If you have a tiny dog, you can order a tiny sod patch. Large dog? Order a large patch of grass. The thing is, this grass weighs much less than standard grass. It also comes in soil-less sod for easy lifting.
Since the product is soil-less, you won’t be bothered with a house full of dirt. What I like about it is that the whole thing is biodegradable. You just lift it up and put it in your nearest green bin.
How It Works
The first thing to do is to get over to their website. From there, you just choose the size you want from Standard, Medium, Large, and XL pet potty grass.
Shipping is free and you will totally love the convenience of not having to trek your dog outside during the worst of the weather.
Everyone has their own reasons for using Doggie Lawn. Click on the Doggie Lawn Link below for more information. Note: This is an affiliate link. That means if you decide to make a purchase after clicking the link, I may earn a small commission.
At What Age Should You Start Walking Your French Bulldog With a Collar and Leash?

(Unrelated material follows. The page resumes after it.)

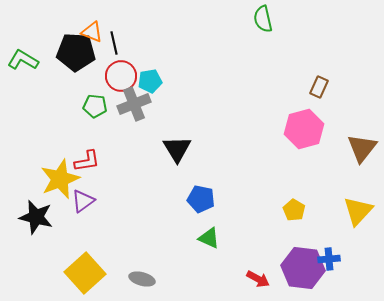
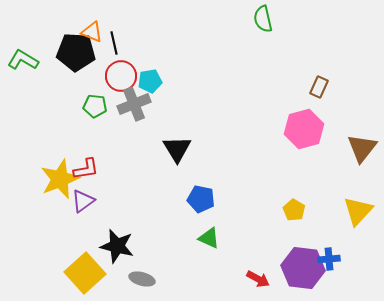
red L-shape: moved 1 px left, 8 px down
black star: moved 81 px right, 29 px down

Puppies shouldn’t be brought to public areas like off-leash dog parks, doggy daycares, etc., until they have had their vaccinations. They should have their vaccinations by the time they are 14 – 16 weeks old.

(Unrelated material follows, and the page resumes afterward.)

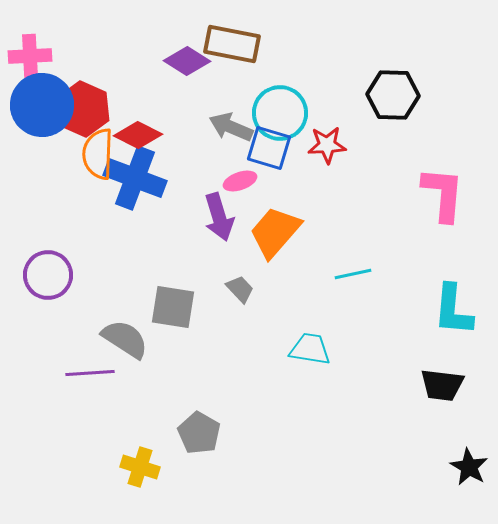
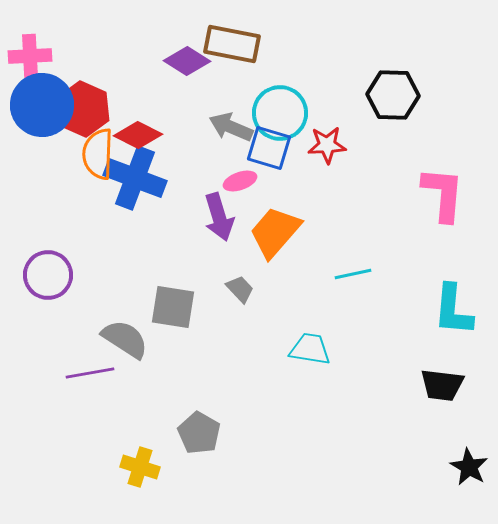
purple line: rotated 6 degrees counterclockwise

Even though your dog can’t go out in public at first, you can always start getting them used to a collar and leash or harness right away.
“Daily walks are not a necessity and are not even recommended for puppies because their bones, muscle and joints are still in development as opposed to that of the adults.”-Monroyal Frenchies
How to Get Your French Bulldog Used to Wearing a Collar
The best way to get your dog used to wearing a collar or harness is to start when they are puppies. Start by giving your dog a treat so that they associate wearing the collar or harness as something positive.

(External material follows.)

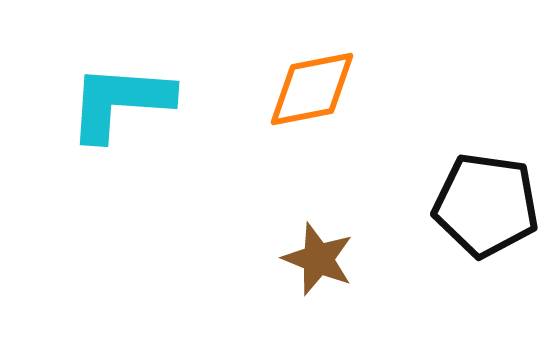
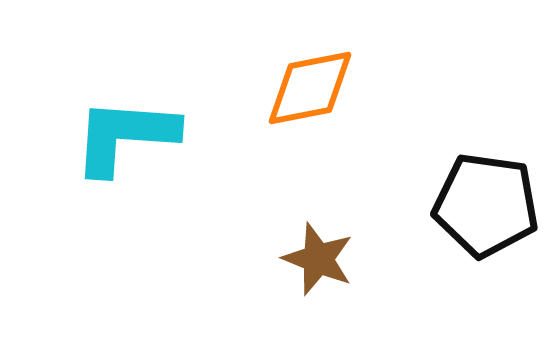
orange diamond: moved 2 px left, 1 px up
cyan L-shape: moved 5 px right, 34 px down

Watch for signs of irritation or chaffing. Your little pup doesn’t have to wear it all day. The idea is to get him or her used to the process of putting it on and taking it off without fuss.
Buying a Harness for a French Bulldog
It’s probably fair to say that most French Bulldog experts suggest putting your dog in a harness rather than a collar and leash. However, there’s no hard and fast rule.
The idea is that a harness takes the pressure away from the neck, especially during training when your dog is more likely to pull on the lead.
The Anatomy of a French Bulldog
French bulldogs are small dogs with thick necks. They are a brachycephalic breed, which means they have a short head and a flat face. Yes, they are cute and adorable with their squishy faces and loud snores. Unfortunately, they can also have serious health issues, including (but not limited to):
- respiratory distress
- heat intolerance
- spinal disorders
- hip dysplasia
- eye disease
- digital cysts
The Risk of an Improperly Fitted Dog Collar
A dog’s neck can easily be hurt if the dog consistently pulls on the leash.
Collar-related injuries occur when your dog pulls on the leash or when you yank the leash to stop the dog from pulling.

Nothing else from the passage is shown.